A quelques mètres du lieu, tout doute disparut. Ould Haidalla en chair et en os s’accrochait à une corde d’une tente pour la fixer à un piquet déjà planté. Ould Nnahah et ses compagnons paniquèrent. Ils craignirent d’être engloutis dans une sale « affaire d’Etat ». Quelle explication fallait-il donner à Ould Haidalla pour justifier leur « forfaiture ?».
Au moment où ils garèrent leurs véhicules, Ould Haidalla avança vers eux. Il reconnut immédiatement Ould Nnahah, l’un des «officiers libres» du 10 juillet 1978. Ils tombèrent dans les bras l’un l’autre. Rapidement Ould Haidalla se mit à étendre une natte sous la tente. Il invita ses hôtes à y prendre place. Il se dépêcha pour leur traire de ses propres mains une chamelle. Il revint en toute hâte pour s’asseoir près du Hakem. Il lui tendit une calebasse pleine de lait à la fois frais, chaud et mousseux. Il le prie d’en boire.

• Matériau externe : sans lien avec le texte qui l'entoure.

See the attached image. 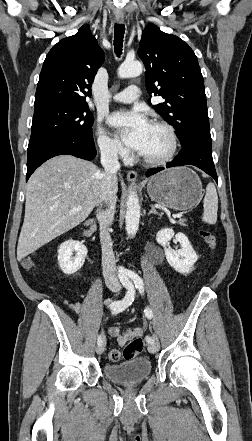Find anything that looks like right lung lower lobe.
<instances>
[{"label":"right lung lower lobe","mask_w":252,"mask_h":441,"mask_svg":"<svg viewBox=\"0 0 252 441\" xmlns=\"http://www.w3.org/2000/svg\"><path fill=\"white\" fill-rule=\"evenodd\" d=\"M69 154L85 160H92L96 156V149L92 138L78 136L45 137L29 142L27 155V175H30L46 160Z\"/></svg>","instance_id":"98d812e1"}]
</instances>
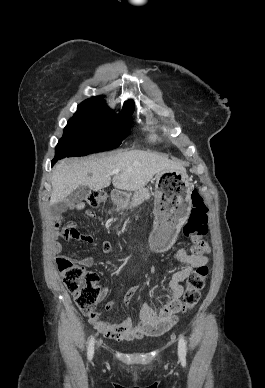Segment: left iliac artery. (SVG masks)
I'll return each instance as SVG.
<instances>
[{
	"instance_id": "obj_1",
	"label": "left iliac artery",
	"mask_w": 265,
	"mask_h": 388,
	"mask_svg": "<svg viewBox=\"0 0 265 388\" xmlns=\"http://www.w3.org/2000/svg\"><path fill=\"white\" fill-rule=\"evenodd\" d=\"M178 350H179L180 356L184 357L186 355V343L183 336L179 337Z\"/></svg>"
}]
</instances>
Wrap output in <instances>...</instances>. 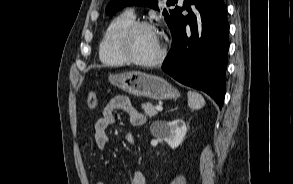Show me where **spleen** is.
<instances>
[{
    "mask_svg": "<svg viewBox=\"0 0 293 184\" xmlns=\"http://www.w3.org/2000/svg\"><path fill=\"white\" fill-rule=\"evenodd\" d=\"M205 105V100L201 94L195 91L188 92V106L191 109L198 110Z\"/></svg>",
    "mask_w": 293,
    "mask_h": 184,
    "instance_id": "obj_1",
    "label": "spleen"
}]
</instances>
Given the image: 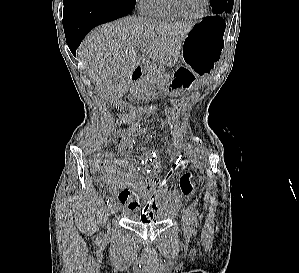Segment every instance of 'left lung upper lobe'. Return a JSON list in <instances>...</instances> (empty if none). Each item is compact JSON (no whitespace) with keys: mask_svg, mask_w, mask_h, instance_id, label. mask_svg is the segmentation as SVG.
Masks as SVG:
<instances>
[{"mask_svg":"<svg viewBox=\"0 0 299 273\" xmlns=\"http://www.w3.org/2000/svg\"><path fill=\"white\" fill-rule=\"evenodd\" d=\"M234 0H210L212 12L215 14L225 13L231 11L233 8Z\"/></svg>","mask_w":299,"mask_h":273,"instance_id":"obj_1","label":"left lung upper lobe"}]
</instances>
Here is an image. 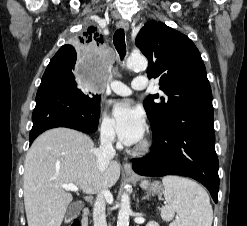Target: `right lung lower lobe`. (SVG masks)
Returning <instances> with one entry per match:
<instances>
[{"label":"right lung lower lobe","mask_w":247,"mask_h":226,"mask_svg":"<svg viewBox=\"0 0 247 226\" xmlns=\"http://www.w3.org/2000/svg\"><path fill=\"white\" fill-rule=\"evenodd\" d=\"M100 108L90 102L63 70L48 65L36 95L30 144L45 130L68 127L84 133L95 132Z\"/></svg>","instance_id":"98d812e1"}]
</instances>
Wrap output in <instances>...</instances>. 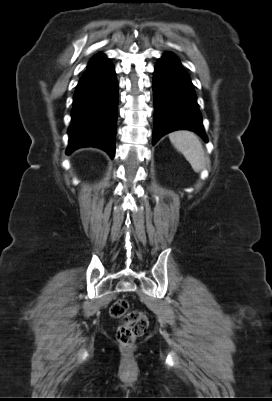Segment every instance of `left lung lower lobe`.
Listing matches in <instances>:
<instances>
[{
    "instance_id": "obj_1",
    "label": "left lung lower lobe",
    "mask_w": 272,
    "mask_h": 401,
    "mask_svg": "<svg viewBox=\"0 0 272 401\" xmlns=\"http://www.w3.org/2000/svg\"><path fill=\"white\" fill-rule=\"evenodd\" d=\"M154 130L153 145L175 130H191L207 142L195 92L186 71L171 52L156 64L153 79Z\"/></svg>"
}]
</instances>
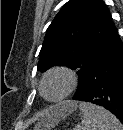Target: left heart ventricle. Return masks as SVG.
I'll list each match as a JSON object with an SVG mask.
<instances>
[{
  "mask_svg": "<svg viewBox=\"0 0 123 130\" xmlns=\"http://www.w3.org/2000/svg\"><path fill=\"white\" fill-rule=\"evenodd\" d=\"M66 86V78L61 74H56L48 78L44 85V91L48 97H56L65 90Z\"/></svg>",
  "mask_w": 123,
  "mask_h": 130,
  "instance_id": "left-heart-ventricle-1",
  "label": "left heart ventricle"
}]
</instances>
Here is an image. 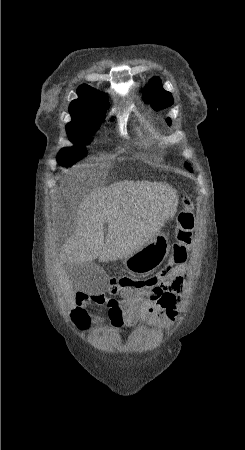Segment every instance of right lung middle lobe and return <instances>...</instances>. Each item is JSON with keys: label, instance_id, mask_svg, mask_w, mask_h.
Here are the masks:
<instances>
[{"label": "right lung middle lobe", "instance_id": "obj_1", "mask_svg": "<svg viewBox=\"0 0 245 450\" xmlns=\"http://www.w3.org/2000/svg\"><path fill=\"white\" fill-rule=\"evenodd\" d=\"M107 106L100 105L80 111L72 116V121L66 125L69 140L76 145L70 150L58 153L59 165L69 167L87 155L85 145L100 126Z\"/></svg>", "mask_w": 245, "mask_h": 450}]
</instances>
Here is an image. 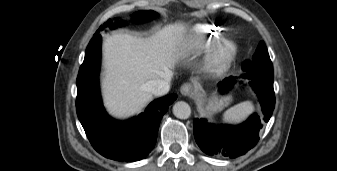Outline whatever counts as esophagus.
I'll return each instance as SVG.
<instances>
[{
  "label": "esophagus",
  "instance_id": "obj_1",
  "mask_svg": "<svg viewBox=\"0 0 337 171\" xmlns=\"http://www.w3.org/2000/svg\"><path fill=\"white\" fill-rule=\"evenodd\" d=\"M180 92L183 96H191L194 92L193 90V86L190 83H184L181 87H180Z\"/></svg>",
  "mask_w": 337,
  "mask_h": 171
}]
</instances>
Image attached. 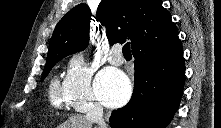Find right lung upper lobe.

Il accompagna son geste de ce petit commentaire: « mon cher ami, si seulement tu savais que si je passe une semaine embourbé dans les affaires d’Etat, sans effectuer une pause pareille dans un contexte pareil, j’étoufferais et je perdrais les pédales dans tout ce que j’entreprendrais». Cette déclaration, plutôt intime et apaisante, aurait certainement rassuré mon ami Mohamed Ould Nnahah sur la suite éventuelle de son aventure.
Rumeurs après le putsch
Rappelons qu’au lendemain du putsch qui va le renverser en décembre 1984, alors qu’il était absent du pays, les rumeurs allaient bon train. La plus persistante fut celle qui pariait que Ould Haidalla rejoindrait ses parents du Polisario. J’étais probablement parmi les rares qui pensaient le contraire.

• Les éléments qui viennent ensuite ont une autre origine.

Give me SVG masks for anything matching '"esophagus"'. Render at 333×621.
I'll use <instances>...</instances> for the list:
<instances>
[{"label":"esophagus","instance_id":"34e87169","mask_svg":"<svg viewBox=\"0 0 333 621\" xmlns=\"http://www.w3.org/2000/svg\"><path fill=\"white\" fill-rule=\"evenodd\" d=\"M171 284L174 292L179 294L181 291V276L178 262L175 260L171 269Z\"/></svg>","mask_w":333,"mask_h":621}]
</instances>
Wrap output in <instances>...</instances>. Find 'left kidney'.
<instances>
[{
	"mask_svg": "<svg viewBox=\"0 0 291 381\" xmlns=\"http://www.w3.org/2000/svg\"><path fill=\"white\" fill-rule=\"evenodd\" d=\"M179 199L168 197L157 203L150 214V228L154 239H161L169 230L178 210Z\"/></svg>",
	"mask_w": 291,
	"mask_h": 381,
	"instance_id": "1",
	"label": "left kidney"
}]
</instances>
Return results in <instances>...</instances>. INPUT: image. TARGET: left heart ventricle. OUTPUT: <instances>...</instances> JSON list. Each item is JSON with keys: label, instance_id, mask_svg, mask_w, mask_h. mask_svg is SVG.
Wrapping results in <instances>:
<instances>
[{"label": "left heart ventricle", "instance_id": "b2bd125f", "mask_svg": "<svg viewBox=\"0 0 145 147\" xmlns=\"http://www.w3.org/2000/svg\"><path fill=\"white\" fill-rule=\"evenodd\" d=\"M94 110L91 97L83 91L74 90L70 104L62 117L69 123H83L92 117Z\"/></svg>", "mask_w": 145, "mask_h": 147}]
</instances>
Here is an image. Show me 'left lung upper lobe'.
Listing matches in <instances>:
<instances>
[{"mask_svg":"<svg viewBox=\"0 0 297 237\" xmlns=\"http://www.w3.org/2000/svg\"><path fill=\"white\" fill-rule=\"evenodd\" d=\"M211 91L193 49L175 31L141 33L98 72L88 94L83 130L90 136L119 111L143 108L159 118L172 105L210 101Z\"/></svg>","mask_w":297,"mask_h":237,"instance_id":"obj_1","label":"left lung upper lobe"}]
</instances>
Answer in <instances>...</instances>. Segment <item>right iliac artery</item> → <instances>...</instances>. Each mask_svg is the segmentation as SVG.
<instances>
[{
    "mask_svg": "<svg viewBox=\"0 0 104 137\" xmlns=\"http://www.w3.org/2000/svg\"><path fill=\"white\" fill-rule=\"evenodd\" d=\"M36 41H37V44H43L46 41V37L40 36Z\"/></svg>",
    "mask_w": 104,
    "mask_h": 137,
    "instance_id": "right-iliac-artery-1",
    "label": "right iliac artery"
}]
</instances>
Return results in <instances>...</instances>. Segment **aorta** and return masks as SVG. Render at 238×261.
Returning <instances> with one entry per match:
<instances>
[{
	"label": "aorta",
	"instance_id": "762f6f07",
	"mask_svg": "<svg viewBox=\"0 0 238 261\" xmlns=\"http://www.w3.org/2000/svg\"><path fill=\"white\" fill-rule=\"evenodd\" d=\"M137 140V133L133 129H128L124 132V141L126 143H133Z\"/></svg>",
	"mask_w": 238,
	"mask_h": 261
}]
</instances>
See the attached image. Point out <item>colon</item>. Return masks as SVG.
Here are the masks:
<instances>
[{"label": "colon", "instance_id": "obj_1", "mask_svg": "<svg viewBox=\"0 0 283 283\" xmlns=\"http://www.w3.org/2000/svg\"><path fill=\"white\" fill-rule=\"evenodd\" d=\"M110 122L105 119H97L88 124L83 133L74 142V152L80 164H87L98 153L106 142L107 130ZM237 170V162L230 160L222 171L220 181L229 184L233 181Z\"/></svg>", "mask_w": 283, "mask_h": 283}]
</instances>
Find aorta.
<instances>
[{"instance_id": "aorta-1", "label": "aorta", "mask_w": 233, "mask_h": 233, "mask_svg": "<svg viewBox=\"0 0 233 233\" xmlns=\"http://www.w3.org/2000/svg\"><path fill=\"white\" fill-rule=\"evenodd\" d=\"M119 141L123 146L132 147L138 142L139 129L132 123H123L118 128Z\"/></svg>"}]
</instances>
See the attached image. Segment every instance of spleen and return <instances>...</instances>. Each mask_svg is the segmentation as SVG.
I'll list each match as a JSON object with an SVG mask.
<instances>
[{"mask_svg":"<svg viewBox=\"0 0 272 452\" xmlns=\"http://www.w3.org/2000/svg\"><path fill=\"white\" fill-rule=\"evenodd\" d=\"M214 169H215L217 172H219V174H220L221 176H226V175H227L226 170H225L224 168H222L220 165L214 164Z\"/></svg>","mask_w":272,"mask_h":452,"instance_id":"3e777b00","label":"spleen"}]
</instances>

Pour moi, fort de ce récit de mon ami Ould Nnahah, Ould Haidalla et je pariais là-dessus de mon côté, regagnera sûrement la Mauritanie pour ne pas s’éloigner de son troupeau de chameaux. Rappelons aussi que lorsqu’il fut désigné premier ministre il n’a pas voulu quitter sa maison à l’extérieur de la ville, enfouie le soir au milieu de ses camelins. Il regagnera le palais présidentiel sûrement à contre-cœur après sa désignation comme chef d’Etat par ses collègues du comité militaire.

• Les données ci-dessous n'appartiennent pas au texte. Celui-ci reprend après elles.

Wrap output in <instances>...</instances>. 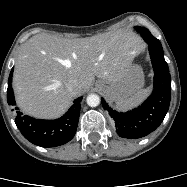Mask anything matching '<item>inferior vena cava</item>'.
Wrapping results in <instances>:
<instances>
[{"label":"inferior vena cava","mask_w":187,"mask_h":187,"mask_svg":"<svg viewBox=\"0 0 187 187\" xmlns=\"http://www.w3.org/2000/svg\"><path fill=\"white\" fill-rule=\"evenodd\" d=\"M79 89V84L76 80H72L69 85H68V90L72 93V94H76L78 92Z\"/></svg>","instance_id":"obj_1"}]
</instances>
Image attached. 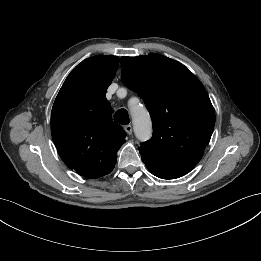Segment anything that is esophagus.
Returning a JSON list of instances; mask_svg holds the SVG:
<instances>
[{"instance_id": "esophagus-1", "label": "esophagus", "mask_w": 261, "mask_h": 261, "mask_svg": "<svg viewBox=\"0 0 261 261\" xmlns=\"http://www.w3.org/2000/svg\"><path fill=\"white\" fill-rule=\"evenodd\" d=\"M124 130L126 131V133H127L128 135H131V134H132V131H133L132 126H131L130 124L125 125V126H124Z\"/></svg>"}]
</instances>
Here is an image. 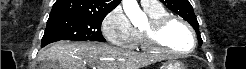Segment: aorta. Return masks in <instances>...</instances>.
Masks as SVG:
<instances>
[{"label": "aorta", "mask_w": 246, "mask_h": 69, "mask_svg": "<svg viewBox=\"0 0 246 69\" xmlns=\"http://www.w3.org/2000/svg\"><path fill=\"white\" fill-rule=\"evenodd\" d=\"M122 6L133 25H137L146 19V15L141 11L137 0H122Z\"/></svg>", "instance_id": "aorta-1"}]
</instances>
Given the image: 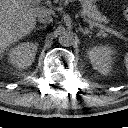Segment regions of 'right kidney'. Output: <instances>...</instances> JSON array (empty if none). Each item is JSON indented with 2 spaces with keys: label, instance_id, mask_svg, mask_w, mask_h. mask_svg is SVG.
Masks as SVG:
<instances>
[{
  "label": "right kidney",
  "instance_id": "ca27d5eb",
  "mask_svg": "<svg viewBox=\"0 0 128 128\" xmlns=\"http://www.w3.org/2000/svg\"><path fill=\"white\" fill-rule=\"evenodd\" d=\"M38 44L33 42H24L11 48L9 55V63L17 68L25 69L30 66L36 56Z\"/></svg>",
  "mask_w": 128,
  "mask_h": 128
}]
</instances>
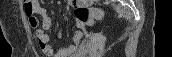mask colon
Returning a JSON list of instances; mask_svg holds the SVG:
<instances>
[{"label": "colon", "mask_w": 172, "mask_h": 57, "mask_svg": "<svg viewBox=\"0 0 172 57\" xmlns=\"http://www.w3.org/2000/svg\"><path fill=\"white\" fill-rule=\"evenodd\" d=\"M75 16L80 23L92 25L95 20L105 16V11L96 7L78 6L75 9Z\"/></svg>", "instance_id": "1"}]
</instances>
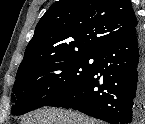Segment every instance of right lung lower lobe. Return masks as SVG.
Segmentation results:
<instances>
[{"label": "right lung lower lobe", "instance_id": "1", "mask_svg": "<svg viewBox=\"0 0 145 124\" xmlns=\"http://www.w3.org/2000/svg\"><path fill=\"white\" fill-rule=\"evenodd\" d=\"M45 106L76 109L110 124H136L145 111V37L139 26L104 46L89 76Z\"/></svg>", "mask_w": 145, "mask_h": 124}]
</instances>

Une cité universitaire dans un magasin
L’homme, concernant le problème de l’université, véritable nomade, habitué aux grands espaces, n’accepte jamais d’être acculé. Il trouva la solution au coin d’une rue : Il décida la création d’une université, appelons-la : « l’Université de Jleifti » ou plus légitimement : « l’Université Mohamed Khouna Ould Haidalla ». Le lieu : des entrepôts dans une zone commerciale, quelque part au nord du quartier du Ksar. Les premiers enseignants: des vacataires de la fonction publique, titulaires dans le meilleur des cas d’une maitrise ou d’un DEA, soit bac plus trois ou plus quatre ou cinq années d’études au plus.
Des professeurs amateurs
Au niveau universitaire, deux premières facultés ouvrirent leurs portes aux centaines d’étudiants, bacheliers des dernières sessions du bac. Il s’agit d’une faculté juridique et économique et d’une faculté de lettres, d’histoire et de géographie. Les professeurs dont presque tous se chargeaient pour la première fois de dispenser un cours d’enseignement supérieur, se trouvèrent dans l’obligation de chercher une parade pour réussir cette épreuve. Certains ne trouvaient pas mieux que de recourir à leurs propres cours durant leurs années de scolarité. D’autres, qui n’avaient pas gardé avec eux leurs anciens cours, recouraient aux livres de référence pour improviser ou recopier à la hâte un cours à dicter dans son intégralité à leurs élèves.